Saved entries:

□ □ □ □ □ □ □

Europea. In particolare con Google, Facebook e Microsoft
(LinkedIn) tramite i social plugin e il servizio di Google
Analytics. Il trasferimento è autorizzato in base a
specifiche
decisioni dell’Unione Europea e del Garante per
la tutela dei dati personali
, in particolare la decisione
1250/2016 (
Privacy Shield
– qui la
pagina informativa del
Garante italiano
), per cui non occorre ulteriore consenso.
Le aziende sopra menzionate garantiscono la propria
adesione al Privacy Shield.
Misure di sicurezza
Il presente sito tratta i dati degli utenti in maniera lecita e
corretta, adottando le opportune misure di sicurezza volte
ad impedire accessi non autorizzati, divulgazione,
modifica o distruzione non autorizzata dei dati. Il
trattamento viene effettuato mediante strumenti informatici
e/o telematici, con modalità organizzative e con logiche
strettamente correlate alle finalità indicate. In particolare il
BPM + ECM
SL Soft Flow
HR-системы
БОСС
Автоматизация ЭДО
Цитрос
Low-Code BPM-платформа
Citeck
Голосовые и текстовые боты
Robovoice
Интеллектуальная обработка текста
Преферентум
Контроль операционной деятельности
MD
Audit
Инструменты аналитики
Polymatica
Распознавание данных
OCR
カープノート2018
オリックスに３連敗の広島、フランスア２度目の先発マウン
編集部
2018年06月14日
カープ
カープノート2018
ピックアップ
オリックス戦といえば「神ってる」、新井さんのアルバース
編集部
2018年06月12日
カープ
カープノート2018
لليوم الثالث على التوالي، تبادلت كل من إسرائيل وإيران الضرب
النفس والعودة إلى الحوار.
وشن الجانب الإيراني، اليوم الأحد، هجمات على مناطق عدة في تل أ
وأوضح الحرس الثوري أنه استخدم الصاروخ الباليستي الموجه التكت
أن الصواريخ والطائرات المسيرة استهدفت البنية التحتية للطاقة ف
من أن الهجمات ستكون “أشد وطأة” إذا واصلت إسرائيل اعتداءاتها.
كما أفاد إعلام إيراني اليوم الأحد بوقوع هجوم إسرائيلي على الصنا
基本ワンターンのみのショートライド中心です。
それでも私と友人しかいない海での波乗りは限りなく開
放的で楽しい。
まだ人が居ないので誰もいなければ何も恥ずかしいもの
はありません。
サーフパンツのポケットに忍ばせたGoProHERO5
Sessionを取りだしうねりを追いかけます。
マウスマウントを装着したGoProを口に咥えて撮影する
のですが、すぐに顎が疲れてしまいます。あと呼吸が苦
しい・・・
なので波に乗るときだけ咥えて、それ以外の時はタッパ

□ □ □ □ □ □ □

TASK ITEM
Every line from the one with "أن الصواريخ والطائرات" to the end of the records above should be returned exactly, and no other lines.

SOLUTION FOR THIS TASK
أن الصواريخ والطائرات المسيرة استهدفت البنية التحتية للطاقة ف
من أن الهجمات ستكون “أشد وطأة” إذا واصلت إسرائيل اعتداءاتها.
كما أفاد إعلام إيراني اليوم الأحد بوقوع هجوم إسرائيلي على الصنا
基本ワンターンのみのショートライド中心です。
それでも私と友人しかいない海での波乗りは限りなく開
放的で楽しい。
まだ人が居ないので誰もいなければ何も恥ずかしいもの
はありません。
サーフパンツのポケットに忍ばせたGoProHERO5
Sessionを取りだしうねりを追いかけます。
マウスマウントを装着したGoProを口に咥えて撮影する
のですが、すぐに顎が疲れてしまいます。あと呼吸が苦
しい・・・
なので波に乗るときだけ咥えて、それ以外の時はタッパ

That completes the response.